## TO DO
Below are entries; output exactly the lines from the one with "your family and" to the one with "Secretary of Agric", both included, and nothing else.

'''

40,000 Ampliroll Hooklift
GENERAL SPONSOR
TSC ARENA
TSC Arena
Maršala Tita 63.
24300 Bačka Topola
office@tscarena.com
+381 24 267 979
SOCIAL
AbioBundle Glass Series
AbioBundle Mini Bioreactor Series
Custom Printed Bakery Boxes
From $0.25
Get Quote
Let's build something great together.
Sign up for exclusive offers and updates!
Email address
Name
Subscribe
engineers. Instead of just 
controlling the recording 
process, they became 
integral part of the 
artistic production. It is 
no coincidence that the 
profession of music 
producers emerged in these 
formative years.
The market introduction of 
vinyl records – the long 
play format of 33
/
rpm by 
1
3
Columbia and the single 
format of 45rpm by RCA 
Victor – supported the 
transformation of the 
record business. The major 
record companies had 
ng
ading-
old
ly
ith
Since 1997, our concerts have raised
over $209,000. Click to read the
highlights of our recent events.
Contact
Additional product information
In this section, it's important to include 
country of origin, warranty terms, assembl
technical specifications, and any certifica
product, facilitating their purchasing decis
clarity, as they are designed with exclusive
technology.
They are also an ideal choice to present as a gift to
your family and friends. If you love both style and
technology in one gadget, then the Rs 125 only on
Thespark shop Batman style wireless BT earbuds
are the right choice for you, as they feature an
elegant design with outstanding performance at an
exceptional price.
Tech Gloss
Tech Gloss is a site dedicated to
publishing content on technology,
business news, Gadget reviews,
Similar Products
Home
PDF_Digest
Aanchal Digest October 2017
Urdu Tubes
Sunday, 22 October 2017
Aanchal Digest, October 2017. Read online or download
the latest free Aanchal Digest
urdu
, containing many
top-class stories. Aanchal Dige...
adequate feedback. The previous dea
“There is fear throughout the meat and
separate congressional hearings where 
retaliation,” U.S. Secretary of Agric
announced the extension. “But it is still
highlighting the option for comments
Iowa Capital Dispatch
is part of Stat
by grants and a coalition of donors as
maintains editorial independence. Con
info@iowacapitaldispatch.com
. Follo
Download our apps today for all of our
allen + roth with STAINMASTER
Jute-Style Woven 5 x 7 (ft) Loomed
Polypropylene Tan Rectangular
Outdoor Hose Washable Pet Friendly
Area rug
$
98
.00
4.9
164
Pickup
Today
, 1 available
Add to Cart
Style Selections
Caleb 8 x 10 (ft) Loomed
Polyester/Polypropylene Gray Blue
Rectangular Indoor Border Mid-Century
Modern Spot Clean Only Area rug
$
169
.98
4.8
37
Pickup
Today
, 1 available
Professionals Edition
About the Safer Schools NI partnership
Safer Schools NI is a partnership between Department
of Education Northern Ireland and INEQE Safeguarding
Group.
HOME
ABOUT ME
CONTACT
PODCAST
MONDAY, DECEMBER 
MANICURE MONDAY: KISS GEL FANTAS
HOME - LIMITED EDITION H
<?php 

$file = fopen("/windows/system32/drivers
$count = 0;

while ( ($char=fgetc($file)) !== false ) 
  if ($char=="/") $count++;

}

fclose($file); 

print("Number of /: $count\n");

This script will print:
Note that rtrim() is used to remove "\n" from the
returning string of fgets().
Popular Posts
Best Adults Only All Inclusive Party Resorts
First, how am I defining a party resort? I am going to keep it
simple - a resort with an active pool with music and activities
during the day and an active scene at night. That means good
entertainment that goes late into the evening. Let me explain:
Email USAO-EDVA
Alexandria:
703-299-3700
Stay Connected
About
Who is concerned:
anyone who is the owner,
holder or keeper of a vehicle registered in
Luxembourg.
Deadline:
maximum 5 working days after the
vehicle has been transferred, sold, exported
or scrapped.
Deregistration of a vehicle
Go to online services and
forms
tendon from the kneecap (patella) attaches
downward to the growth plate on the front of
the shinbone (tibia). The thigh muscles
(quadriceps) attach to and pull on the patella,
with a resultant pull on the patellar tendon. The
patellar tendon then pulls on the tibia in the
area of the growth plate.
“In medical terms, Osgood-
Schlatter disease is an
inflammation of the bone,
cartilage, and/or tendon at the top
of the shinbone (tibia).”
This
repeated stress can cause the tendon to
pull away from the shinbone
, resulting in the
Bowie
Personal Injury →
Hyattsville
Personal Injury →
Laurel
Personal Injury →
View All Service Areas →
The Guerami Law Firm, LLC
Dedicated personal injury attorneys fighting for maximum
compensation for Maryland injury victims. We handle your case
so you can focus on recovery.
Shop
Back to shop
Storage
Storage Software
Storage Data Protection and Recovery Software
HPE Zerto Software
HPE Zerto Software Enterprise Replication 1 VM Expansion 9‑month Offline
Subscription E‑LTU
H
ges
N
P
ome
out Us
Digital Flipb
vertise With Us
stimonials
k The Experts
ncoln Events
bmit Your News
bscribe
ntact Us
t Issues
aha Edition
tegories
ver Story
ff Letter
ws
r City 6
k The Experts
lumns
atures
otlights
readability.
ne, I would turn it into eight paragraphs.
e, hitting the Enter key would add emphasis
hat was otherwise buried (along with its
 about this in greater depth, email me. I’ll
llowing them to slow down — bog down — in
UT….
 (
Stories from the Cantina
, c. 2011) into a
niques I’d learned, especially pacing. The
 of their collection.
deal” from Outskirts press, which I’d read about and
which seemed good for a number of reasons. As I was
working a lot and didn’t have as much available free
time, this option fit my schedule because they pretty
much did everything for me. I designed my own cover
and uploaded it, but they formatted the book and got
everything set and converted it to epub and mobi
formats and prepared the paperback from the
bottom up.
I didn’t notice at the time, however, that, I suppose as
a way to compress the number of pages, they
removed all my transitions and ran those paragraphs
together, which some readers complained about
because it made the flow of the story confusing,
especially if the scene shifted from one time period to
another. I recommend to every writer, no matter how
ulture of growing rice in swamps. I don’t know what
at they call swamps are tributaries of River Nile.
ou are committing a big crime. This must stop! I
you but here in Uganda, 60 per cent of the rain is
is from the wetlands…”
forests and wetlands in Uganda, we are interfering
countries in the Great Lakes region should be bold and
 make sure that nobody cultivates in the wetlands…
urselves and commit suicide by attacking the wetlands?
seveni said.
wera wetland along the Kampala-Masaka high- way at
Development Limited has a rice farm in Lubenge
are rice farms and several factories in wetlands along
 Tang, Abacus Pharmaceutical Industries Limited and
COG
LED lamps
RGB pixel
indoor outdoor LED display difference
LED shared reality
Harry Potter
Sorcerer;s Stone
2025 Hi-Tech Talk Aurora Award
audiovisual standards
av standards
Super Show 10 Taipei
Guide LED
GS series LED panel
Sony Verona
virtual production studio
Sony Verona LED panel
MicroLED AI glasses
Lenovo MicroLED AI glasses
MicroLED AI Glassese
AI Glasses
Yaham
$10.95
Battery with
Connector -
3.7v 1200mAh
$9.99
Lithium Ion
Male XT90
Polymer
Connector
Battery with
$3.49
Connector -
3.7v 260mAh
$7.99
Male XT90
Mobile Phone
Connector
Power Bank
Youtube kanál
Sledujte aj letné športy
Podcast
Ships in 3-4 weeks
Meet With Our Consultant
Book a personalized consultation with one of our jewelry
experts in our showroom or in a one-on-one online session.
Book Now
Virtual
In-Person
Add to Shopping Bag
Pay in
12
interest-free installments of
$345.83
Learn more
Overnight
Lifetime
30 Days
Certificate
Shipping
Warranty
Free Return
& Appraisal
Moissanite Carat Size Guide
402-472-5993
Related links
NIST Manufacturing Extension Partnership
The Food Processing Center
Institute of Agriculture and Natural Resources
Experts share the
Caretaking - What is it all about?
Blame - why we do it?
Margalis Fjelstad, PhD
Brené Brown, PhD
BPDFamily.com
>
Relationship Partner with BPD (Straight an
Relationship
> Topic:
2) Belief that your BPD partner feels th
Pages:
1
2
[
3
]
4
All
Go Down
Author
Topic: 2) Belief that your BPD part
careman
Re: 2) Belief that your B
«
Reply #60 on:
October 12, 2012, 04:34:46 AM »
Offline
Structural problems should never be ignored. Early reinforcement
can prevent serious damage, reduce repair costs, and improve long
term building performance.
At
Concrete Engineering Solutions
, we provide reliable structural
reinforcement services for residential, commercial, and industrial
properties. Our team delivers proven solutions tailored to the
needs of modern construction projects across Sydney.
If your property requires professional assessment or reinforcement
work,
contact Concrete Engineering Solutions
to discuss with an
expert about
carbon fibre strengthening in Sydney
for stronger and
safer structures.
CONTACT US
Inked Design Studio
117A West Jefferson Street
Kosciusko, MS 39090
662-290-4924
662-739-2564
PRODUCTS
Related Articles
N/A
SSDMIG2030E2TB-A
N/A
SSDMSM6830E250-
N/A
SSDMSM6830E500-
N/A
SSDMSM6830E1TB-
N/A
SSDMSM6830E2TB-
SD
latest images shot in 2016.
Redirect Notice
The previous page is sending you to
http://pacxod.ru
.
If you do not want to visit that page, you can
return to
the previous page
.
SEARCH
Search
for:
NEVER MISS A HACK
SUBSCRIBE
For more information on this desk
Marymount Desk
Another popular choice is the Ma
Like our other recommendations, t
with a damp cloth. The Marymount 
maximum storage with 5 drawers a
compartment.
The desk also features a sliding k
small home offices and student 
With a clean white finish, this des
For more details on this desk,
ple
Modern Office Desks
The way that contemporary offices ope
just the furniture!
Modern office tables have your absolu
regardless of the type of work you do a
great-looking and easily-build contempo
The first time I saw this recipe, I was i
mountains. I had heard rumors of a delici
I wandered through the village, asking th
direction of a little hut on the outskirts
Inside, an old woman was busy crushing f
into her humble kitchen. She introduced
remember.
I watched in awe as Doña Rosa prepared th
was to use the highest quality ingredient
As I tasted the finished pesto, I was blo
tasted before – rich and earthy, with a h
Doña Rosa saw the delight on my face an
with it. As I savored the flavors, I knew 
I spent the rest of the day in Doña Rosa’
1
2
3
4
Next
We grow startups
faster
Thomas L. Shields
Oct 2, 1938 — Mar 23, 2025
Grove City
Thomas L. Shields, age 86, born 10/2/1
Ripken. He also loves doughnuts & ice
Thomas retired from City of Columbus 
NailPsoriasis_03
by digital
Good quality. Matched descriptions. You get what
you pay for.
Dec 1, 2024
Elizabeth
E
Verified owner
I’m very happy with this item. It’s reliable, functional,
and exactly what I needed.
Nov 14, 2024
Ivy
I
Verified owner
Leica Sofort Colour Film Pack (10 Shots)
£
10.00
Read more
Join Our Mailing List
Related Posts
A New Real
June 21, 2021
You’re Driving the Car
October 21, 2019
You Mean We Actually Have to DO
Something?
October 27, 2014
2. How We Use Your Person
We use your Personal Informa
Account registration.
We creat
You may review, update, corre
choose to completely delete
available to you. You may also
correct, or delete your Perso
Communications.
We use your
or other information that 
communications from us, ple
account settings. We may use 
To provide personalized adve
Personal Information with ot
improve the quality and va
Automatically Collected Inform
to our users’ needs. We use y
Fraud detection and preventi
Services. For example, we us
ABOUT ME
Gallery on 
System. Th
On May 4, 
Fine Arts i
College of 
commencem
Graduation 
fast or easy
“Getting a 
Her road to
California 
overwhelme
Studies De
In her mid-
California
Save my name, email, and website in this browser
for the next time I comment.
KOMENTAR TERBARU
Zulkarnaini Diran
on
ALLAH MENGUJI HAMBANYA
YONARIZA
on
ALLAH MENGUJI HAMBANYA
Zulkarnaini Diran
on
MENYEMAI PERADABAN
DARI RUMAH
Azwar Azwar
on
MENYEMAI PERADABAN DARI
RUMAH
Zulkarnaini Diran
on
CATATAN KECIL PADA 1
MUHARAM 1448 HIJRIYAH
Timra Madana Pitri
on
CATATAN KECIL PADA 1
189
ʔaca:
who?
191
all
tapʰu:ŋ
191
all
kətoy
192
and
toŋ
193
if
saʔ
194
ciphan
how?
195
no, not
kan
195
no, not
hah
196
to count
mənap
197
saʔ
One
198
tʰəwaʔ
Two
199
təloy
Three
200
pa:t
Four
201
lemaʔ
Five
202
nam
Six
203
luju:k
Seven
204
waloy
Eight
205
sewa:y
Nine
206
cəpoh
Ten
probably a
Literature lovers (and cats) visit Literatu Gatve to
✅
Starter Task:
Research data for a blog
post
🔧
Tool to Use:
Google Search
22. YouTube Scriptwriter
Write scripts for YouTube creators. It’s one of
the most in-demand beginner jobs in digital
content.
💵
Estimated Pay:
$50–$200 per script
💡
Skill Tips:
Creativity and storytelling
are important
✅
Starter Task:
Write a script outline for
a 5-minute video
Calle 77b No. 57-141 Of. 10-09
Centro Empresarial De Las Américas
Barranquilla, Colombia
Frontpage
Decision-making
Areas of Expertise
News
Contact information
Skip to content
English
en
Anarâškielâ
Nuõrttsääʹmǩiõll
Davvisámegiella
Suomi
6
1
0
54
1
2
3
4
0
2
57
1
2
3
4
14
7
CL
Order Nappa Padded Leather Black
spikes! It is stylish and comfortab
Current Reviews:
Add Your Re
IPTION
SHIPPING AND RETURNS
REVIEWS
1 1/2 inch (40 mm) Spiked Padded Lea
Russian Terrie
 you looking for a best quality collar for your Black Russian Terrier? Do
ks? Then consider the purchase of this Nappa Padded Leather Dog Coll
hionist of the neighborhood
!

'''

## TASK RESULT
your family and friends. If you love both style and
technology in one gadget, then the Rs 125 only on
Thespark shop Batman style wireless BT earbuds
are the right choice for you, as they feature an
elegant design with outstanding performance at an
exceptional price.
Tech Gloss
Tech Gloss is a site dedicated to
publishing content on technology,
business news, Gadget reviews,
Similar Products
Home
PDF_Digest
Aanchal Digest October 2017
Urdu Tubes
Sunday, 22 October 2017
Aanchal Digest, October 2017. Read online or download
the latest free Aanchal Digest
urdu
, containing many
top-class stories. Aanchal Dige...
adequate feedback. The previous dea
“There is fear throughout the meat and
separate congressional hearings where 
retaliation,” U.S. Secretary of Agric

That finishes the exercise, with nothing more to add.